- Directed by: Joan C. Gratz
- Produced by: Joan C. Gratz
- Starring: Jean G. Poulot
- Music by: Jamie Haggerty, Chel White
- Production company: Joan C. Gratz Productions
- Distributed by: Pyramid Films
- Release date: 1992;
- Running time: 7 minutes
- Country: United States
- Language: English

= Mona Lisa Descending a Staircase =

1992 film by Joan C. Gratz

Mona Lisa Descending a Staircase is a 1992 American animated short by Joan C. Gratz.

==Summary==
Consisting of 2-D "clay painting," it features famous paintings morphing into each other.
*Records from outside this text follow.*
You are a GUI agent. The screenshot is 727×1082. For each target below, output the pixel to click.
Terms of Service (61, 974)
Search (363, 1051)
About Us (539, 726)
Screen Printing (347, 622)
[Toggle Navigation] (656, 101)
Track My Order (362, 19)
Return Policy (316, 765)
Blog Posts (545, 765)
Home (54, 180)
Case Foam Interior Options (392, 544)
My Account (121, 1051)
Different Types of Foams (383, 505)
==List of artists featured==
The works of several artists are featured in the transition:
- Vincent van Gogh
- Chuck Close
- Pablo Picasso
- Roy Lichtenstein
- Andy Warhol
- Paul Gauguin
- Marcel Duchamp
- René Magritte
- Philip Guston
- Edvard Munch
- Henri Matisse
- André Derain
- Ernst Ludwig Kirchner
- Modigliani
- Francis Bacon (artist)
- Georg Grosz
- Lucian Freud
- Frida Kahlo
- Robert Rauschenberg
- James Rosenquist
- Tom Wesselmann
- Mark Rothko
- Max Ernst

==Accolades==
It won the 1992 Oscar for Best Animated Short Film.

==Reception==
New York Magazine's Vulture named the film ninth best of all 87 Oscar winning animated short films.

==Availability==
It was released on DVD by Hen's Tooth in 2004 alongside her other works.

It was also available for streaming.